Gilderdale, Schiavo and models of disability
The other day I had a debate with Clair Lewis, a British disability activist and blogger, about the public reaction to the Kay Gilderdale case. Lewis was appalled by the show of public sympathy towards Kay and the way she was let off the hook after what she regarded as a 30-hour assault on her daughter, Lynn, after she discovered that she had taken what was intended to be a fatal morphine overdose. The Tory MP Ann Winterton had entered an early day motion in Parliament condemning the “pro-euthanasia bias” of the BBC, who broadcast the Panorama programme which was highly sympathetic to Kay Gilderdale, but also Terry Pratchett’s pro-euthanasia lecture (Pratchett has been diagnosed with Alzheimer’s). At the time of writing, only ten MPs had supported her motion. (Lewis has since written another article on the Inglis and Gilderdale cases.)

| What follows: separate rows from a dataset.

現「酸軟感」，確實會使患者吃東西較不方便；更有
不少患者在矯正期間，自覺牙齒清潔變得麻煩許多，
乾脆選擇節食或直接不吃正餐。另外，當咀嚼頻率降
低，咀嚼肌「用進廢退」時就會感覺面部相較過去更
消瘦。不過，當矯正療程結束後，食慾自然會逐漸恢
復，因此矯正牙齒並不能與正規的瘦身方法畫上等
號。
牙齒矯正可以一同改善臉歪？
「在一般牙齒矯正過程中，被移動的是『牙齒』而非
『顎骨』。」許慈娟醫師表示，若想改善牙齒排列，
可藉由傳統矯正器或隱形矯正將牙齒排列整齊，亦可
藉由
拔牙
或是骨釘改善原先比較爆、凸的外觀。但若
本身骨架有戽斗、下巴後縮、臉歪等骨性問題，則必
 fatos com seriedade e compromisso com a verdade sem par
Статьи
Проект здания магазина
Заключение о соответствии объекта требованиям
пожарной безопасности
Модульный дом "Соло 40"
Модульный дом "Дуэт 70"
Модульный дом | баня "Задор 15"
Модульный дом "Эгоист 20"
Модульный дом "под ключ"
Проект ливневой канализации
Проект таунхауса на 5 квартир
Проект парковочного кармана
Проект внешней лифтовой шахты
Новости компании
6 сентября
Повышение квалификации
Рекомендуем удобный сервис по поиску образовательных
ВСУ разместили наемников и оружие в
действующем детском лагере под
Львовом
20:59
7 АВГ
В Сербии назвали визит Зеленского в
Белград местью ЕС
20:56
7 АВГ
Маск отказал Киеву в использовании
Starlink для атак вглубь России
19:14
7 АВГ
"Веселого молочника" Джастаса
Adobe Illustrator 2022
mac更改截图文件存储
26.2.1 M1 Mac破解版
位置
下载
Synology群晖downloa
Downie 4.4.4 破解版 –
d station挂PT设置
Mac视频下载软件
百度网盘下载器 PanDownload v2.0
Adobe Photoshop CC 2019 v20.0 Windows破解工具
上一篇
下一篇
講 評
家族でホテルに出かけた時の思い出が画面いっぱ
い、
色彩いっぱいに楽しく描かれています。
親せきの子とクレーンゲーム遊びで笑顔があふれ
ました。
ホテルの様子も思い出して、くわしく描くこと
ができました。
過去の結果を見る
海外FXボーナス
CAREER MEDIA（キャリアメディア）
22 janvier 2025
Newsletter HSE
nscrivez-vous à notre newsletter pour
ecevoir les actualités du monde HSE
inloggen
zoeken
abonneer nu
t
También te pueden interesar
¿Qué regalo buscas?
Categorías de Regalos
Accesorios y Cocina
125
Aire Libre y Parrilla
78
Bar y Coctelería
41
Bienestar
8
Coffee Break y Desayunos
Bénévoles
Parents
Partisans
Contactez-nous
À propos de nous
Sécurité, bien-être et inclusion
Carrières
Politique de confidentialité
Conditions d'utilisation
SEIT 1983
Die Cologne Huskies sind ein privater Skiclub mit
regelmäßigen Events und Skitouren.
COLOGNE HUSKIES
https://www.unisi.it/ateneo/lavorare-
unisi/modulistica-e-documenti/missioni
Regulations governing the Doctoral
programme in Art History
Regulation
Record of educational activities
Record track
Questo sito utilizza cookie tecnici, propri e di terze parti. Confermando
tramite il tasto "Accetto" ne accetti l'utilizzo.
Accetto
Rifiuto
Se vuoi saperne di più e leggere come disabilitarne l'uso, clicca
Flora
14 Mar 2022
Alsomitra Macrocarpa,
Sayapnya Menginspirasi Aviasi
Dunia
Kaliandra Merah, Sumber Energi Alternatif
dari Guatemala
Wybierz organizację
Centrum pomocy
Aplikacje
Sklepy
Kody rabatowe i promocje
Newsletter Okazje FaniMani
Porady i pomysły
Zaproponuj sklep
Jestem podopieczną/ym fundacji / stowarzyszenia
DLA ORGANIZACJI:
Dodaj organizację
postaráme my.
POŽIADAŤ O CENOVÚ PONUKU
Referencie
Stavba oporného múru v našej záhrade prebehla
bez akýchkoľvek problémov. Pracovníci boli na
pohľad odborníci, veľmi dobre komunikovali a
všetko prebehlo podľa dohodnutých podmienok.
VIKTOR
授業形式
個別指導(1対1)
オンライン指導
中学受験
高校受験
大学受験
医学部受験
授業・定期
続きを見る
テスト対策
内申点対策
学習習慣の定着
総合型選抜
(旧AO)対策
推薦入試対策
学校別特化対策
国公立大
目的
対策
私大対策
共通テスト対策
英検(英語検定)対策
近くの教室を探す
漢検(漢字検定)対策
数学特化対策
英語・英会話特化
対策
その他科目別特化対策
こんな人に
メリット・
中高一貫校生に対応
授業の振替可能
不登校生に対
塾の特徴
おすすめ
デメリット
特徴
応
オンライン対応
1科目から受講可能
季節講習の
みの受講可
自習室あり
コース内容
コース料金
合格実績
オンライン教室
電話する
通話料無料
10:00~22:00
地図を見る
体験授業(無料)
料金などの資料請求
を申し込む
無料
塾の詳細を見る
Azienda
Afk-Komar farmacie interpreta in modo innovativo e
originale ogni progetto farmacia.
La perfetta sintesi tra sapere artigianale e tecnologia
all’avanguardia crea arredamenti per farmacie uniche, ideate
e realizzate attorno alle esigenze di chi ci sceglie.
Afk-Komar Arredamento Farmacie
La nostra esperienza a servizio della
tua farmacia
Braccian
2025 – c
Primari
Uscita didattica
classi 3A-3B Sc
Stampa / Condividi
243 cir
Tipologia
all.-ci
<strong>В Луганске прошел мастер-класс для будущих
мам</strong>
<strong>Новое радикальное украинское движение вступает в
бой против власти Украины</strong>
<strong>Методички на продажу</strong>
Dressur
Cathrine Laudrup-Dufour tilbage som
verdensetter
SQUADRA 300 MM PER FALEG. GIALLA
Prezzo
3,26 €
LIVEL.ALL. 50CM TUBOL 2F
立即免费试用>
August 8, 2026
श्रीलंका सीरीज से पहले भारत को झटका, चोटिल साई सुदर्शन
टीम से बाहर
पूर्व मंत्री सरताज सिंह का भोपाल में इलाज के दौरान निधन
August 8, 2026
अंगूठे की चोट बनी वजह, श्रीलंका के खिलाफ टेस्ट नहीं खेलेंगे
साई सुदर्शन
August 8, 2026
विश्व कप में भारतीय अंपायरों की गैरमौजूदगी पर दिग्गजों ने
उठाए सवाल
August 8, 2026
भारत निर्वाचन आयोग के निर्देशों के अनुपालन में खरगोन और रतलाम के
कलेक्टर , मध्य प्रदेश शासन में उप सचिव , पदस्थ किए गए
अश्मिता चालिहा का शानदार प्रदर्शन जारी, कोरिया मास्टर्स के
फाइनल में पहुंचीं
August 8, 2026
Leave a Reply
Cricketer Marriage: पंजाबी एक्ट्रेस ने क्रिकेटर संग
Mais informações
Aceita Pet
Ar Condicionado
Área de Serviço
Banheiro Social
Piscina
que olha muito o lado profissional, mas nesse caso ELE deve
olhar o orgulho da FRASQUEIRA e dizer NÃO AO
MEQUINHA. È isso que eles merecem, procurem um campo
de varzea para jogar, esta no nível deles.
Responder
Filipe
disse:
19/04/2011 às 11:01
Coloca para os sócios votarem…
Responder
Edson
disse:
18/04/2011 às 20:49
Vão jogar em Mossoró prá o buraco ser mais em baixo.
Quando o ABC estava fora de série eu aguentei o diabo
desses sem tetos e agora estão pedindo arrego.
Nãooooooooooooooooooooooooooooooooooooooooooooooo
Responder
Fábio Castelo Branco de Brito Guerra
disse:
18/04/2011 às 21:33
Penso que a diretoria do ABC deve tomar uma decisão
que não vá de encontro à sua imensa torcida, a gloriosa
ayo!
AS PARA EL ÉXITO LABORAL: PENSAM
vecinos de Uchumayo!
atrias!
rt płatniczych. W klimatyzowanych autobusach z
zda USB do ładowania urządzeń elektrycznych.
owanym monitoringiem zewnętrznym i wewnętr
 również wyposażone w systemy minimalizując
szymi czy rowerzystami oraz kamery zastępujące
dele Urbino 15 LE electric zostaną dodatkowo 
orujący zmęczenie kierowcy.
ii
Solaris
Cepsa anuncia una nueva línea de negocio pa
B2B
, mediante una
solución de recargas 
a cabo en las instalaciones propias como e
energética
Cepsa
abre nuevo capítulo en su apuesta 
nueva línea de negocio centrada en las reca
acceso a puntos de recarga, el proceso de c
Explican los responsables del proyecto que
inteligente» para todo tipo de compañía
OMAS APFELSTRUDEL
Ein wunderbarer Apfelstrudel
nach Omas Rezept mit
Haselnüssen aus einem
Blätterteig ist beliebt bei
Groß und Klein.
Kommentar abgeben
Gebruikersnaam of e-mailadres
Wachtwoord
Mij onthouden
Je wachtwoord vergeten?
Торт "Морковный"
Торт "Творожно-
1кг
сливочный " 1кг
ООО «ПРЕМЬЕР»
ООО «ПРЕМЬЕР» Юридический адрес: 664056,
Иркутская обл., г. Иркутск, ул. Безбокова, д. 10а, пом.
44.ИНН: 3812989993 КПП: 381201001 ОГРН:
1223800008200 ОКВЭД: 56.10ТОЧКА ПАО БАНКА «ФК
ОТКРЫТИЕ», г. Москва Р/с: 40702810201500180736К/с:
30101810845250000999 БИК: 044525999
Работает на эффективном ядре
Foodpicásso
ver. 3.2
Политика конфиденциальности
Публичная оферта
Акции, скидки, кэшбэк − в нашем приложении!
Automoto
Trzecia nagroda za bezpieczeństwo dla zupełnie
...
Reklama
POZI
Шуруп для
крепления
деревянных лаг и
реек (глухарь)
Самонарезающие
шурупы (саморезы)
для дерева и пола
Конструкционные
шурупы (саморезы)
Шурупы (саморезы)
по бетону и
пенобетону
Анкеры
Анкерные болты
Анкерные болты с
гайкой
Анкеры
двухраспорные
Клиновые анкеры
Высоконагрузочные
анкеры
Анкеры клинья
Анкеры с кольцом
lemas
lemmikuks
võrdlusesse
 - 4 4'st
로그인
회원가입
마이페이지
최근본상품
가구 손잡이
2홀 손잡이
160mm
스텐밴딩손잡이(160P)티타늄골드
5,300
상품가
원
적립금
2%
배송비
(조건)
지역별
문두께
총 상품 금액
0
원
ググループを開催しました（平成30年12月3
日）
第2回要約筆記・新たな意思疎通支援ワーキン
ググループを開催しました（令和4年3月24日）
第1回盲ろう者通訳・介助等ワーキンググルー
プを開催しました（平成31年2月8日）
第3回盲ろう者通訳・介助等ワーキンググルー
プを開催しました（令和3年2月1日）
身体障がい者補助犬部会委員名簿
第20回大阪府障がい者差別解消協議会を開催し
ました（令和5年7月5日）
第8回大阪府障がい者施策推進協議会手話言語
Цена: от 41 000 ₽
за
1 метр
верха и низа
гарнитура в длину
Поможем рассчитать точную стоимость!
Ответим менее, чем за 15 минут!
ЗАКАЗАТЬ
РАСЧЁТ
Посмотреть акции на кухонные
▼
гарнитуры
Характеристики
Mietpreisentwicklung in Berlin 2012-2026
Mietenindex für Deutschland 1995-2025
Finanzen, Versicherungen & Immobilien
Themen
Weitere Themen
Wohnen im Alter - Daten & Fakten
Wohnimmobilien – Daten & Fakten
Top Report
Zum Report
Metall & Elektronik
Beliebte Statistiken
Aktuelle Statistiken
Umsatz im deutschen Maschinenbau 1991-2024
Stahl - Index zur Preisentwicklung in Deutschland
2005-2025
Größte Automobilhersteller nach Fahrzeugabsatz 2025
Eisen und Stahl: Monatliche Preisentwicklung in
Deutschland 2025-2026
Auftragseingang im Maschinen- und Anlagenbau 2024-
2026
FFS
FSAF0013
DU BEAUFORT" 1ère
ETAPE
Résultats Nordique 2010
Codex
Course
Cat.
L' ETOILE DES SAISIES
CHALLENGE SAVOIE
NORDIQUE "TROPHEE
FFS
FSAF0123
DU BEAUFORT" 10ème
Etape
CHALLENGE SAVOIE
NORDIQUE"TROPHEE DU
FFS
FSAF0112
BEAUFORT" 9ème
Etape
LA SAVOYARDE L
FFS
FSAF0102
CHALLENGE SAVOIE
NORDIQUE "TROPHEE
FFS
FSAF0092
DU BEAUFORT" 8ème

For my overseas readers who don’t know who this Gilderdale person is, Kay Gilderdale is the mother of Lynn Gilderdale, who suffered from myalgic encephalomyelitis (ME) for seventeen years, starting from the age of 14, believed to have been triggered by the BCG vaccination (against TB) or a reaction to it. She immediately felt unwell, was unable to go to school from two days after, and her health declined until, a few months afterwards, she was almost completely paralysed, bedridden, mentally confused and unable to remember things, and unable to speak or swallow. While she regained partial use of her arms and her mental faculties were somewhat restored in the years that followed, she remained bedridden and her other limitations remained. She was also in severe pain (controlled by morphine), unable to sit up as she would pass out, continually nauseous, and unable to tolerate light, sound or even a person’s company for more than a few minutes per day. She thus spent most of her days between the ages of 14 and 31 alone, in the dark, in pain.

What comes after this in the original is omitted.